> [WHAT YOU ARE ASKED TO DO]: Nothing but the lines from the top of the records through the line with "глюкози та холестерину. Та при" should be returned, exactly, and without pictures.

========================

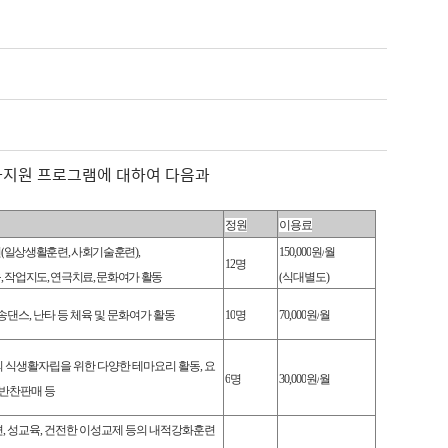
화지원 프로그램에 대하여 다음과
정원
이용료
련
(
일상생활훈련
,
사회기술훈련
),
150,000
원
/
월
12
명
육
,
작업지도
,
연극치료
,
문화여가 활동
(
식대별도
)
송댄스
,
난타 등 체육 및 문화여가 활동
10
명
70,000
원
/
월
 식생활자립을 위한 다양한 테마요리 활동
,
요
6
명
30,000
원
/
월
반찬판매 등
련
,
성교육
,
건전한 이성교제 등의 내적강화훈련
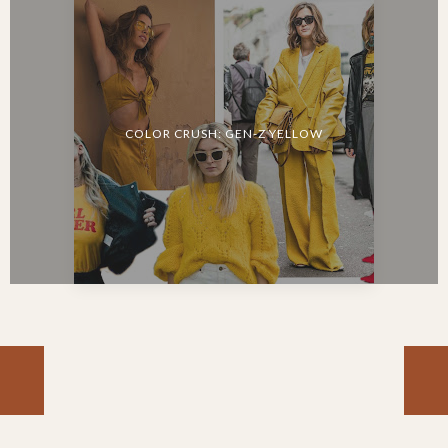
COLOR CRUSH: GEN-Z YELLOW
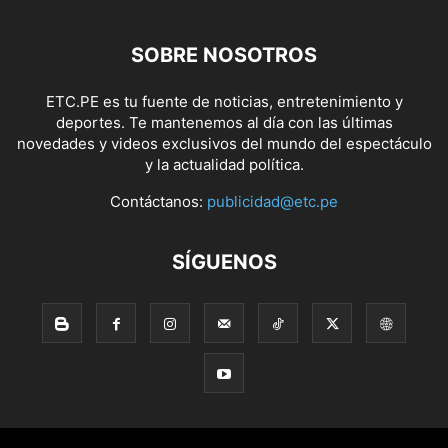
SOBRE NOSOTROS
ETC.PE es tu fuente de noticias, entretenimiento y
deportes. Te mantenemos al día con las últimas
novedades y videos exclusivos del mundo del espectáculo
y la actualidad política.
Contáctanos:
publicidad@etc.pe
SÍGUENOS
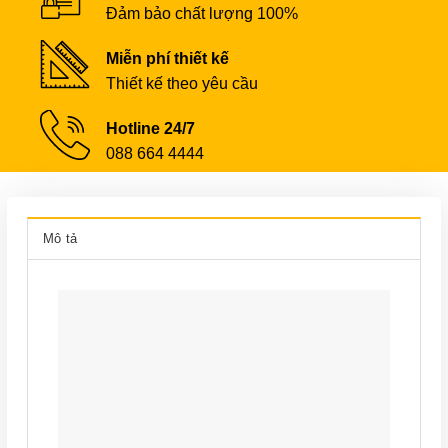
Đảm bảo chất lượng 100%
Miễn phí thiết kế
Thiết kế theo yêu cầu
Hotline 24/7
088 664 4444
Mô tả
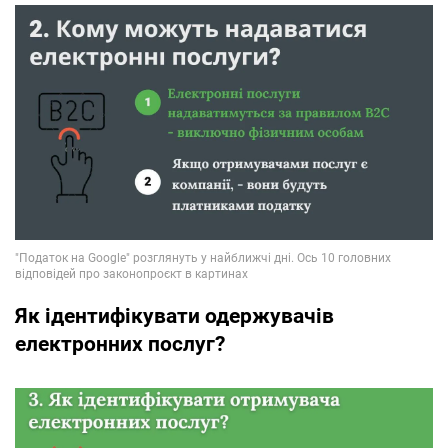
Як ідентифікувати одержувачів
електронних послуг?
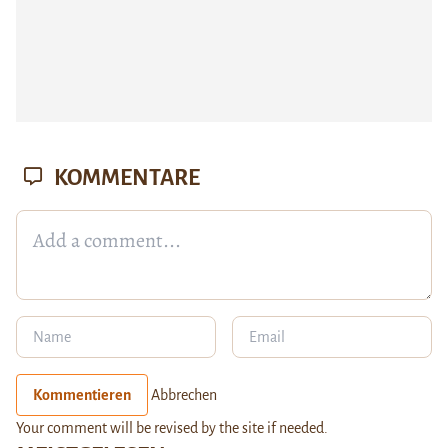
KOMMENTARE
Kommentieren
Abbrechen
Your comment will be revised by the site if needed.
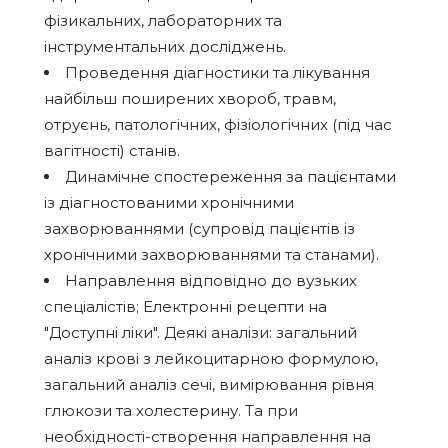
фізикальних, лабораторних та
інструментальних досліджень.
Проведення діагностики та лікування
найбільш поширених хвороб, травм,
отруєнь, патологічних, фізіологічних (під час
вагітності) станів.
Динамічне спостереження за пацієнтами
із діагностованими хронічними
захворюваннями (супровід пацієнтів із
хронічними захворюваннями та станами).
Направлення відповідно до вузьких
спеціалістів; Електронні рецепти на
"Доступні ліки". Деякі аналізи: загальний
аналіз крові з лейкоцитарною формулою,
загальний аналіз сечі, вимірювання рівня
глюкози та холестерину. Та при
необхідності-створення направлення на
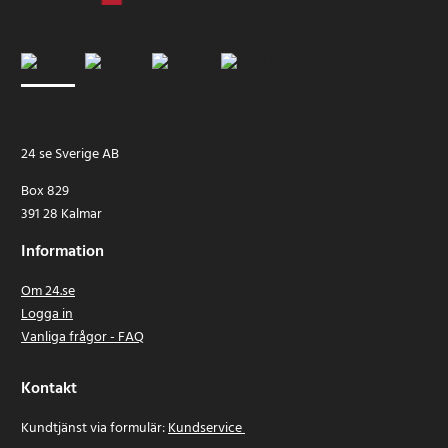
24 se Sverige AB
Box 829
391 28 Kalmar
Information
Om 24.se
Logga in
Vanliga frågor - FAQ
Kontakt
Kundtjänst via formulär:
Kundservice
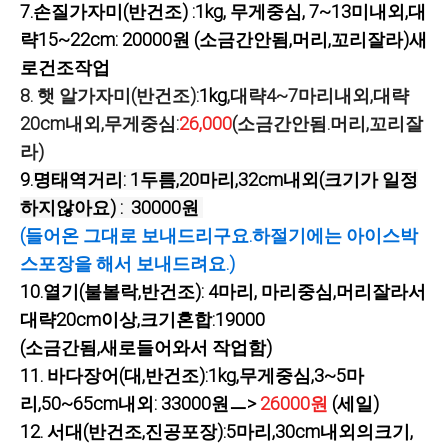
7.
손질가자미(반건조) :1kg, 무게중심, 7
~13미내외,대
략15~22cm: 20000원 (소금간안됨,머리,꼬리잘라)새
로건조작업
8. 햇 알가자미(반건조):
1kg
,대략4~7마리내외,대략
20cm내외,무게중심:
26,000
(소금간안됨.머리,꼬리잘
라)
9.
명태역거리: 1두름,20마리,32cm내외(크기가 일정
하지않아요) : 30000원
(들어온 그대로 보내드리구요.하절기에는 아이스박
스포장을 해서 보내드려요.)
10.
열기(불볼락,반건조): 4마리, 마리중심,머리잘라서
대략20cm이상,크기혼합:19000
(소금간됨,새로들어와서 작업함)
11.
바다장어(대,반건조):1kg,무게중심,3~5마
리,50~65cm내외: 33000원ㅡ>
26000원
(세일)
12. 서대(반건조,진공포장):5마리,30cm내외의크기,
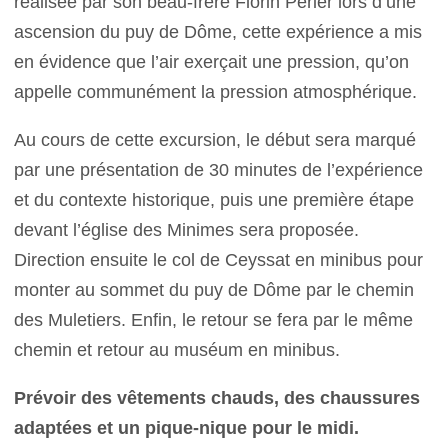
réalisée par son beau-frère Florin Périer lors d’une
ascension du puy de Dôme, cette expérience a mis
en évidence que l’air exerçait une pression, qu’on
appelle communément la pression atmosphérique.
Au cours de cette excursion, le début sera marqué
par une présentation de 30 minutes de l’expérience
et du contexte historique, puis une première étape
devant l’église des Minimes sera proposée.
Direction ensuite le col de Ceyssat en minibus pour
monter au sommet du puy de Dôme par le chemin
des Muletiers. Enfin, le retour se fera par le même
chemin et retour au muséum en minibus.
Prévoir des vêtements chauds, des chaussures
adaptées et un pique-nique pour le midi.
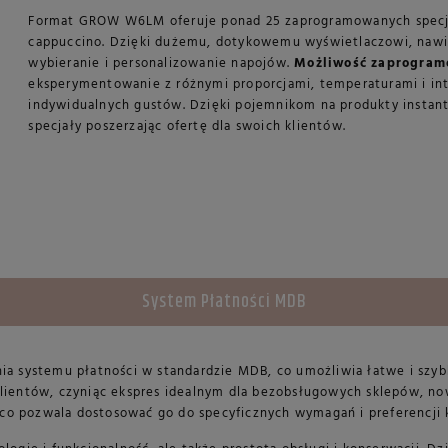
Format GROW W6LM oferuje ponad 25 zaprogramowanych specj
cappuccino. Dzięki dużemu, dotykowemu wyświetlaczowi, nawiga
wybieranie i personalizowanie napojów.
Możliwość zaprogram
eksperymentowanie z różnymi proporcjami, temperaturami i in
indywidualnych gustów. Dzięki pojemnikom na produkty instan
specjały poszerzając ofertę dla swoich klientów.
System Płatności MDB
systemu płatności w standardzie MDB, co umożliwia łatwe i szybki
 klientów, czyniąc ekspres idealnym dla bezobsługowych sklepów, n
 co pozwala dostosować go do specyficznych wymagań i preferencj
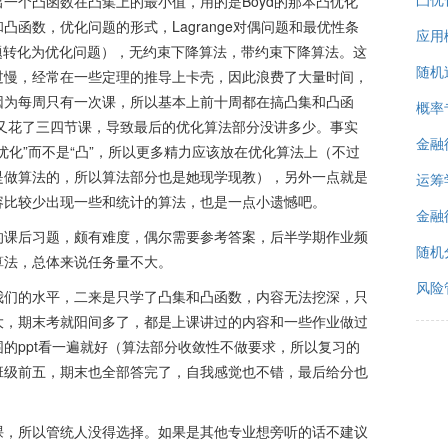
一个凸函数在凸集上的最小值，用的是Boyd的那本凸优化
函数，优化问题的形式，Lagrange对偶问题和最优性条
应用
题转化为优化问题），无约束下降算法，带约束下降算法。这
随机
过慢，经常在一些定理的推导上卡壳，因此浪费了大量时间，
因为每周只有一次课，所以基本上前十周都在搞凸集和凸函
概率
偶问题又花了三四节课，导致最后的优化算法部分没讲多少。事实
金融
优化”而不是“凸”，所以更多精力应该放在优化算法上（不过
是做算法的，所以算法部分也是她现学现教），另外一点就是
运筹
容比较少出现一些和统计的算法，也是一点小遗憾吧。
金融
的课后习题，颇有难度，偶尔需要参考答案，后半学期作业频
随机
算法，总体来说任务量不大。
风险
我们的水平，二来是只学了凸集和凸函数，内容无法挖深，只
大，期末考就阳间多了，都是上课讲过的内容和一些作业做过
的ppt看一遍就好（算法部分收敛性不做要求，所以复习的
班级前五，期末也全部答完了，自我感觉也不错，最后给分也
课，所以管统人没得选择。如果是其他专业想旁听的话不建议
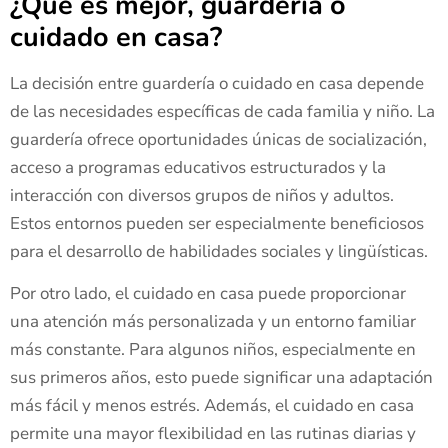
¿Qué es mejor, guardería o
cuidado en casa?
La decisión entre guardería o cuidado en casa depende
de las necesidades específicas de cada familia y niño. La
guardería ofrece oportunidades únicas de socialización,
acceso a programas educativos estructurados y la
interacción con diversos grupos de niños y adultos.
Estos entornos pueden ser especialmente beneficiosos
para el desarrollo de habilidades sociales y lingüísticas.
Por otro lado, el cuidado en casa puede proporcionar
una atención más personalizada y un entorno familiar
más constante. Para algunos niños, especialmente en
sus primeros años, esto puede significar una adaptación
más fácil y menos estrés. Además, el cuidado en casa
permite una mayor flexibilidad en las rutinas diarias y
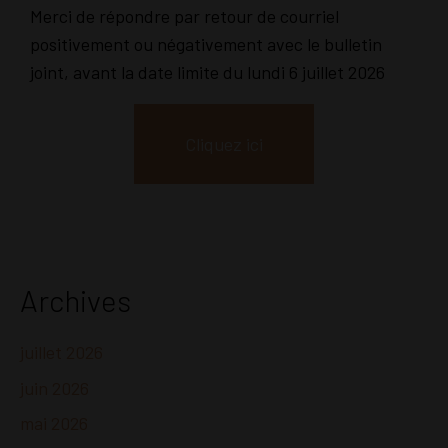
Merci de répondre par retour de courriel
positivement ou négativement avec le bulletin
joint, avant la date limite du lundi 6 juillet 2026
Cliquez ici
Archives
juillet 2026
juin 2026
mai 2026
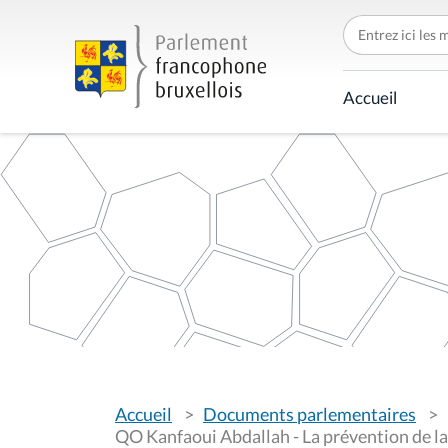
C
h
e
r
c
Accueil
h
e
r
p
a
r
V
Accueil
Documents parlementaires
o
u
QO Kanfaoui Abdallah - La prévention de la 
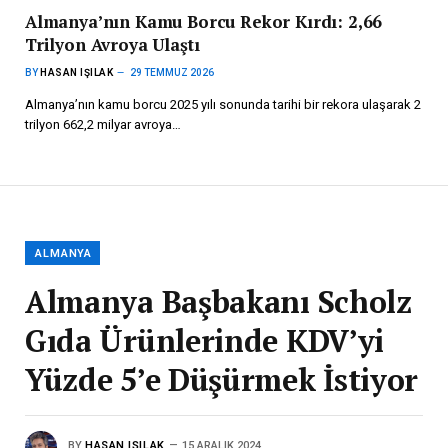
Almanya’nın Kamu Borcu Rekor Kırdı: 2,66
Trilyon Avroya Ulaştı
BY
HASAN IŞILAK
29 TEMMUZ 2026
Almanya’nın kamu borcu 2025 yılı sonunda tarihi bir rekora ulaşarak 2
trilyon 662,2 milyar avroya…
ALMANYA
Almanya Başbakanı Scholz
Gıda Ürünlerinde KDV’yi
Yüzde 5’e Düşürmek İstiyor
BY
HASAN IŞILAK
15 ARALIK 2024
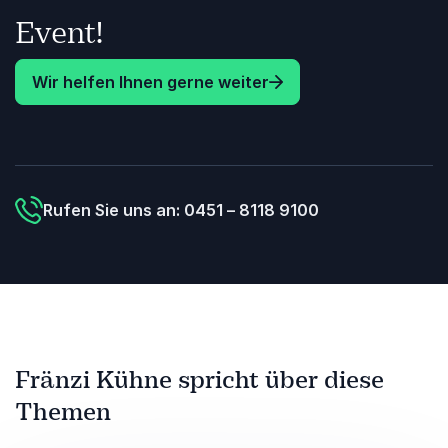
Event!
Wir helfen Ihnen gerne weiter
Rufen Sie uns an: 0451 – 8118 9100
Fränzi Kühne spricht über diese
Themen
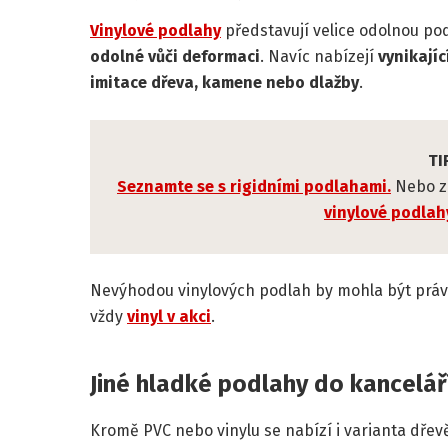
Vinylové podlahy
představují velice odolnou pod
odolné vůči deformaci
. Navíc nabízejí
vynikajíc
imitace dřeva, kamene nebo dlažby
.
TI
Seznamte se s rigidními podlahami.
Nebo z
vinylové podlah
Nevýhodou vinylových podlah by mohla být právě
vždy
vinyl v akci
.
Jiné hladké podlahy do kancelář
Kromě PVC nebo vinylu se nabízí i varianta dře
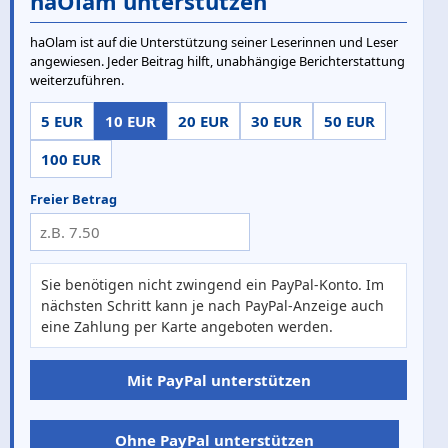
haOlam unterstützen
haOlam ist auf die Unterstützung seiner Leserinnen und Leser
angewiesen. Jeder Beitrag hilft, unabhängige Berichterstattung
weiterzuführen.
5 EUR
10 EUR
20 EUR
30 EUR
50 EUR
100 EUR
Freier Betrag
Sie benötigen nicht zwingend ein PayPal-Konto. Im
nächsten Schritt kann je nach PayPal-Anzeige auch
eine Zahlung per Karte angeboten werden.
Mit PayPal unterstützen
Ohne PayPal unterstützen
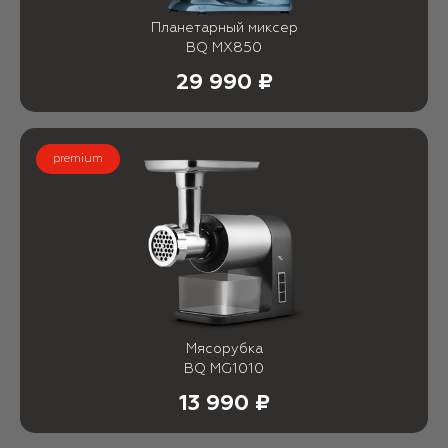
Планетарный миксер
BQ MX850
29 990 ₽
premium
Мясорубка
BQ MG1010
13 990 ₽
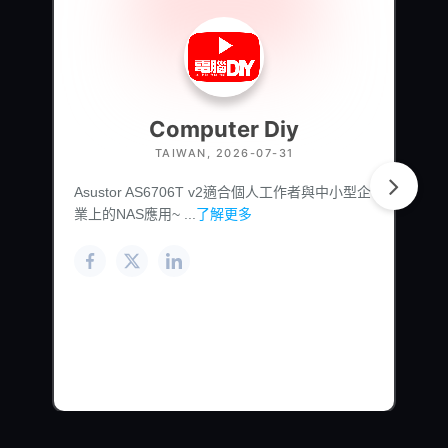
Computer Diy
TAIWAN, 2026-07-31
Asustor AS6706T v2適合個人工作者與中小型企
業上的NAS應用~ ...
了解更多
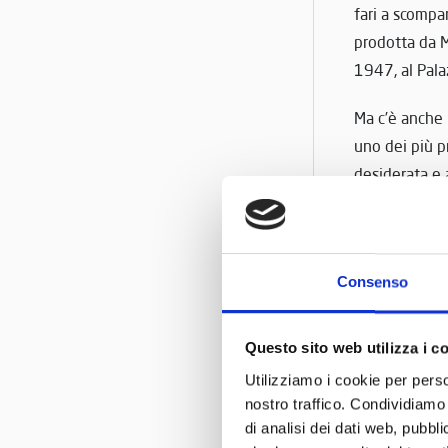
fari a scompa
prodotta da M
1947, al Pala
Ma c’è anche 
uno dei più p
desiderata e 
Il viaggio co
segna il rito
Sessanta. Par
Consenso
stato e di go
Questo sito web utilizza i c
Grazie alle s
Utilizziamo i cookie per perso
Villafranca,
nostro traffico. Condividiamo 
Instagram.
di analisi dei dati web, pubbl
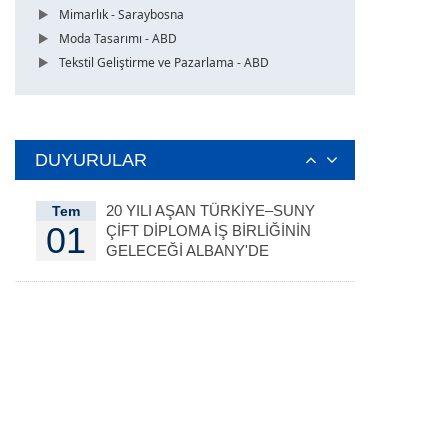
Mimarlık - Saraybosna
Moda Tasarımı - ABD
Tekstil Geliştirme ve Pazarlama - ABD
DUYURULAR
20 YILI AŞAN TÜRKİYE–SUNY
Tem
01
ÇİFT DİPLOMA İŞ BİRLİĞİNİN
GELECEĞİ ALBANY'DE
DEĞERLENDİRİLDİ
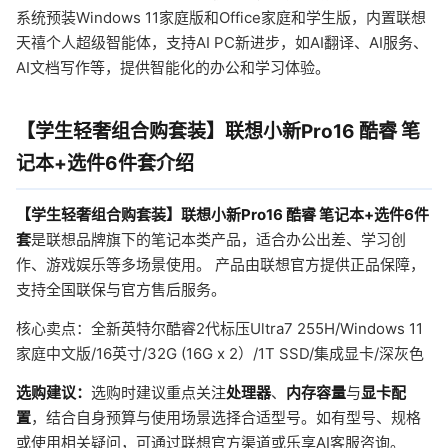
系统预装Windows 11家庭版和Office家庭和学生版，内置联想
天禧个人超级智能体，支持AI PC新进步，如AI翻译、AI服务、
AI文档写作等，提供智能化的办公和学习体验。
【学生轻奢组合购套装】联想小新Pro16 酷睿 笔
记本+选件6件套介绍
【学生轻奢组合购套装】联想小新Pro16 酷睿 笔记本+选件6件
套
是联想品牌旗下的笔记本类产品，适合办公出差、学习创
作、游戏娱乐等多场景使用。 产品由联想官方提供正品保障，
支持全国联保与官方售后服务。
核心卖点：全新英特尔酷睿2代标压Ultra7 255H/Windows 11
家庭中文版/16英寸/32G (16G x 2）/1T SSD/集成显卡/深灰色
选购建议：
选购时建议重点关注
处理器
、
内存容量
与
显卡配
置
，结合自身预算与使用场景选择合适型号。如有型号、规格
或使用相关疑问，可通过联想官方渠道或乐享AI客服咨询。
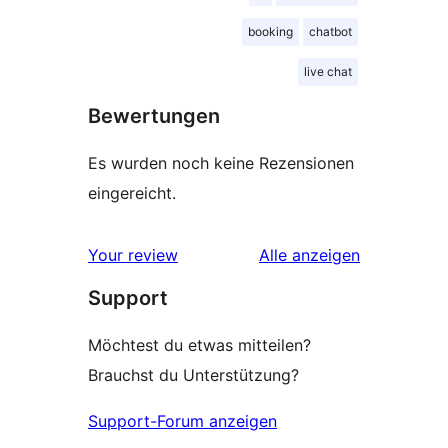
booking
chatbot
live chat
Bewertungen
Es wurden noch keine Rezensionen
eingereicht.
Rezensionen
Your review
Alle
anzeigen
Support
Möchtest du etwas mitteilen?
Brauchst du Unterstützung?
Support-Forum anzeigen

========================

> [YOUR SOLUTION]:
화지원 프로그램에 대하여 다음과
정원
이용료
련
(
일상생활훈련
,
사회기술훈련
),
150,000
원
/
월
12
명
육
,
작업지도
,
연극치료
,
문화여가 활동
(
식대별도
)
송댄스
,
난타 등 체육 및 문화여가 활동
10
명
70,000
원
/
월
 식생활자립을 위한 다양한 테마요리 활동
,
요
6
명
30,000
원
/
월
반찬판매 등
련
,
성교육
,
건전한 이성교제 등의 내적강화훈련
COLOR CRUSH: GEN-Z YELLOW
SOBRE NOSOTROS
ETC.PE es tu fuente de noticias, entretenimiento y
deportes. Te mantenemos al día con las últimas
novedades y videos exclusivos del mundo del espectáculo
y la actualidad política.
Contáctanos:
publicidad@etc.pe
SÍGUENOS
Đảm bảo chất lượng 100%
Miễn phí thiết kế
Thiết kế theo yêu cầu
Hotline 24/7
088 664 4444
Mô tả
Як ідентифікувати одержувачів
електронних послуг?
KOMMENTARE
Kommentieren
Abbrechen
Your comment will be revised by the site if needed.
фізикальних, лабораторних та
інструментальних досліджень.
Проведення діагностики та лікування
найбільш поширених хвороб, травм,
отруєнь, патологічних, фізіологічних (під час
вагітності) станів.
Динамічне спостереження за пацієнтами
із діагностованими хронічними
захворюваннями (супровід пацієнтів із
хронічними захворюваннями та станами).
Направлення відповідно до вузьких
спеціалістів; Електронні рецепти на
"Доступні ліки". Деякі аналізи: загальний
аналіз крові з лейкоцитарною формулою,
загальний аналіз сечі, вимірювання рівня
глюкози та холестерину. Та при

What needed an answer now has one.